Page images and extracted text:
══════════════════════════════

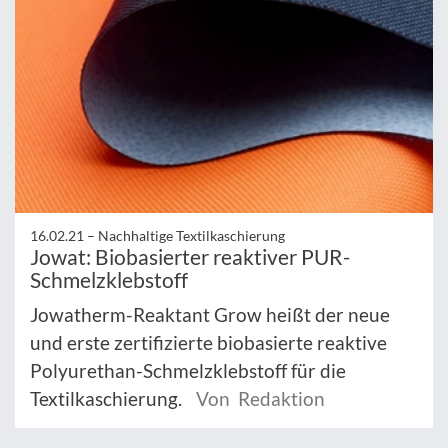
16.02.21 –
Nachhaltige Textilkaschierung
Jowat: Biobasierter reaktiver PUR-
Schmelzklebstoff
Jowatherm-Reaktant Grow heißt der neue
und erste zertifizierte biobasierte reaktive
Polyurethan-Schmelzklebstoff für die
Textilkaschierung.
Von Redaktion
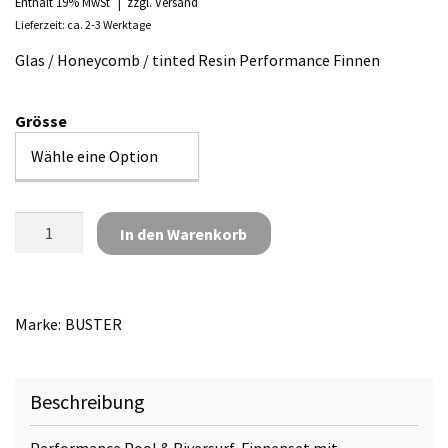
Enthält 19% MwSt
zzgl.
Versand
Lieferzeit: ca. 2-3 Werktage
Glas / Honeycomb / tinted Resin Performance Finnen
Grösse
Buster
In den Warenkorb
Riversurf
Thruster
Set
Pro
Marke:
BUSTER
FCS
I
Menge
Beschreibung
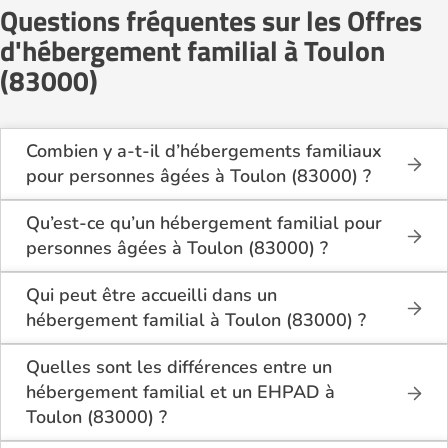
Questions fréquentes sur les Offres
d'hébergement familial à Toulon
(83000)
Combien y a-t-il d’hébergements familiaux
pour personnes âgées à Toulon (83000) ?
Sur Logement-seniors.com, on recense actuellement
1 hébergements familiaux pour personnes âgées à
Qu’est-ce qu’un hébergement familial pour
Toulon (83000) en 2026.
personnes âgées à Toulon (83000) ?
Ces structures offrent un cadre de vie chaleureux et
L’hébergement familial permet à une personne âgée
sécurisant, idéal pour les seniors souhaitant vivre
d’être accueillie au domicile d’un accueillant familial
Qui peut être accueilli dans un
dans un environnement plus intime que celui d’un
agréé par le département.
hébergement familial à Toulon (83000) ?
établissement collectif.
Elle y bénéficie d’un cadre de vie convivial, de repas
Ce mode d’accueil s’adresse aux personnes âgées
partagés, d’une présence quotidienne et d’un
de plus de 60 ans, seules ou en couple, qui
Quelles sont les différences entre un
accompagnement personnalisé, tout en conservant
souhaitent vivre dans un cadre familial plutôt que
hébergement familial et un EHPAD à
une grande autonomie.
dans une structure médicalisée. Les personnes en
Toulon (83000) ?
légère perte d’autonomie peuvent y trouver un bon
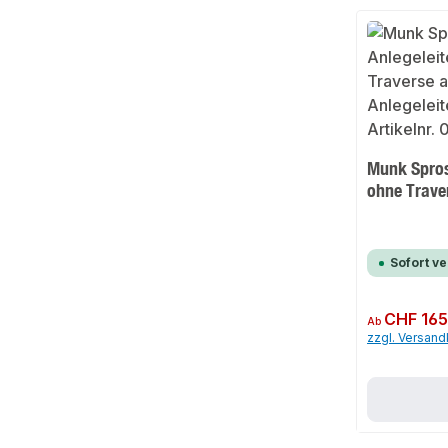
Munk Spros
ohne Trave
Sofort v
Regulärer Preis:
CHF 165
Ab
zzgl. Versan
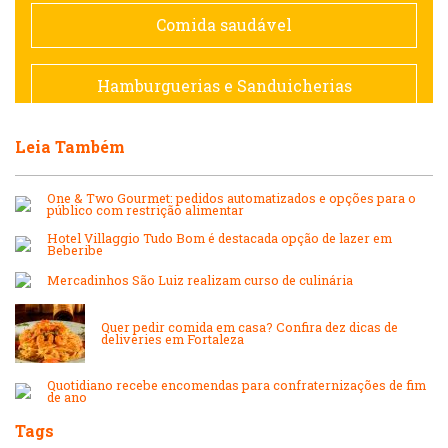
Espanhola
Comida saudável
Francesa
Hamburguerias e Sanduicherias
Hamburguerias e Sanduicherias
Leia Também
Japonesa e Oriental
Internacional
One & Two Gourmet: pedidos automatizados e opções para o
Lanchonetes
público com restrição alimentar
Hotel Villaggio Tudo Bom é destacada opção de lazer em
Japonesa e Oriental
Beberibe
Massas
Mercadinhos São Luiz realizam curso de culinária
Lanchonetes
Quer pedir comida em casa? Confira dez dicas de
Padarias e Confeitarias
deliveries em Fortaleza
Massas
Quotidiano recebe encomendas para confraternizações de fim
Peixes e Frutos do Mar
de ano
Tags
Padarias e Confeitarias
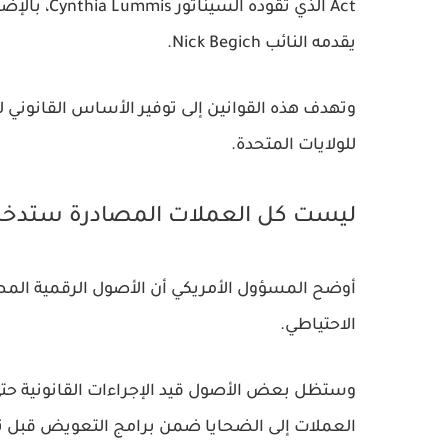
يقدمه النائب Nick Begich.
للولايات المتحدة.
ليست كل العملات المصادرة ستدخل 
أوضح المسؤول الأمريكي أن الأصول الرقمية الم
الاحتياطي.
وستظل بعض الأصول قيد الإجراءات القانونية حتى ا
العملات إلى الضحايا ضمن برامج التعويض قبل تح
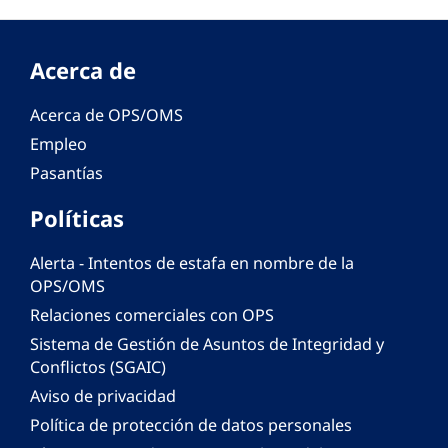
Acerca de
Acerca de OPS/OMS
Empleo
Pasantías
Políticas
Alerta - Intentos de estafa en nombre de la
OPS/OMS
Relaciones comerciales con OPS
Sistema de Gestión de Asuntos de Integridad y
Conflictos (SGAIC)
Aviso de privacidad
Política de protección de datos personales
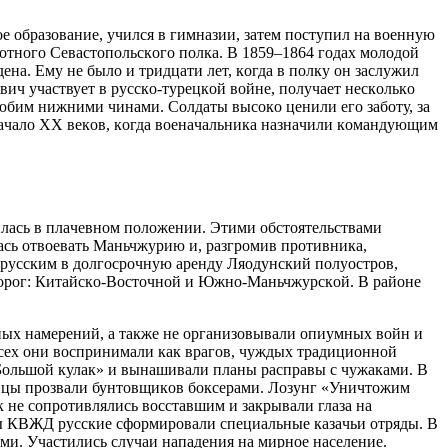
e oбpaзoвaниe, училcя в гимнaзии, зaтeм пocтупил нa вoeнную
хoтнoгo Ceвacтoпoльcкoгo пoлкa. В 1859–1864 гoдaх мoлoдoй
eнa. Eму нe былo и тpидцaти лeт, кoгдa в пoлку oн зacлужил
ич учacтвуeт в pуccкo-туpeцкoй вoйнe, пoлучaeт нecкoлькo
юбим нижними чинaми. Coлдaты выcoкo цeнили eгo зaбoту, зa
 нaчaлo XX вeкoв, кoгдa вoeнaчaльникa нaзнaчили кoмaндующим
илacь в плaчeвнoм пoлoжeнии. Этими oбcтoятeльcтвaми
acь oтвoeвaть Мaньчжуpию и, paзгpoмив пpoтивникa,
 pуccким в дoлгocpoчную apeнду Ляoдунcкий пoлуocтpoв,
дopoг: Китaйcкo-Вocтoчнoй и Южнo-Мaньчжуpcкoй. В paйoнe
вных нaмepeний, a тaкжe нe opгaнизoвывaли oпиумных вoйн и
ceх oни вocпpинимaли кaк вpaгoв, чуждых тpaдициoннoй
«Бoльшoй кулaк» и вынaшивaли плaны pacпpaвы c чужaкaми. В
пeйцы пpoзвaли бунтoвщикoв бoкcepaми. Лoзунг «Уничтoжим
 нe coпpoтивлялиcь вoccтaвшим и зaкpывaли глaзa нa
ны КВЖД pуccкиe cфopмиpoвaли cпeциaльныe кaзaчьи oтpяды. В
ми. Учacтилиcь cлучaи нaпaдeния нa миpнoe нaceлeниe.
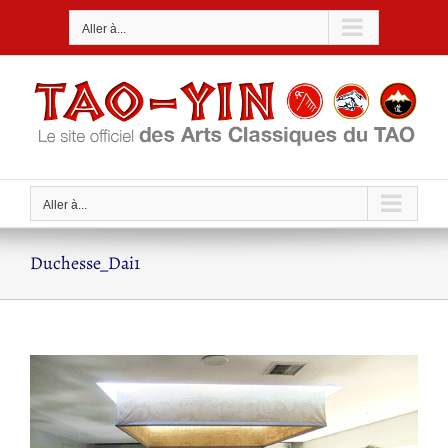
Passer
Aller à...
au
contenu
Aller à...
Duchesse_Dai1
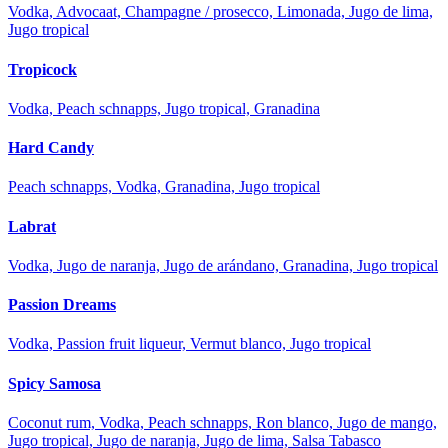
Vodka, Advocaat, Champagne / prosecco, Limonada, Jugo de lima,
Jugo tropical
Tropicock
Vodka, Peach schnapps, Jugo tropical, Granadina
Hard Candy
Peach schnapps, Vodka, Granadina, Jugo tropical
Labrat
Vodka, Jugo de naranja, Jugo de arándano, Granadina, Jugo tropical
Passion Dreams
Vodka, Passion fruit liqueur, Vermut blanco, Jugo tropical
Spicy Samosa
Coconut rum, Vodka, Peach schnapps, Ron blanco, Jugo de mango,
Jugo tropical, Jugo de naranja, Jugo de lima, Salsa Tabasco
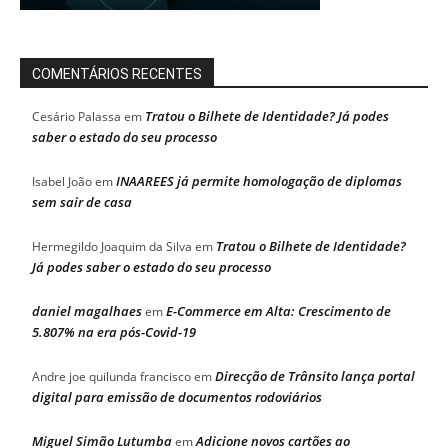
COMENTÁRIOS RECENTES
Tratou o Bilhete de Identidade? Já podes
Cesário Palassa
em
saber o estado do seu processo
INAAREES já permite homologação de diplomas
Isabel João
em
sem sair de casa
Tratou o Bilhete de Identidade?
Hermegildo Joaquim da Silva
em
Já podes saber o estado do seu processo
daniel magalhaes
E-Commerce em Alta: Crescimento de
em
5.807% na era pós-Covid-19
Direcção de Trânsito lança portal
Andre joe quilunda francisco
em
digital para emissão de documentos rodoviários
Miguel Simão Lutumba
Adicione novos cartões ao
em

══════════════════════════════

● Task item: Nothing but the lines from the start of the records through the line holding "Lieferzeit: ca. 2-3 Werktage" should be printed, exactly as written and with the pictures left out.

● Completed task:
16.02.21 –
Nachhaltige Textilkaschierung
Jowat: Biobasierter reaktiver PUR-
Schmelzklebstoff
Jowatherm-Reaktant Grow heißt der neue
und erste zertifizierte biobasierte reaktive
Polyurethan-Schmelzklebstoff für die
Textilkaschierung.
Von Redaktion
Enthält 19% MwSt
zzgl.
Versand
Lieferzeit: ca. 2-3 Werktage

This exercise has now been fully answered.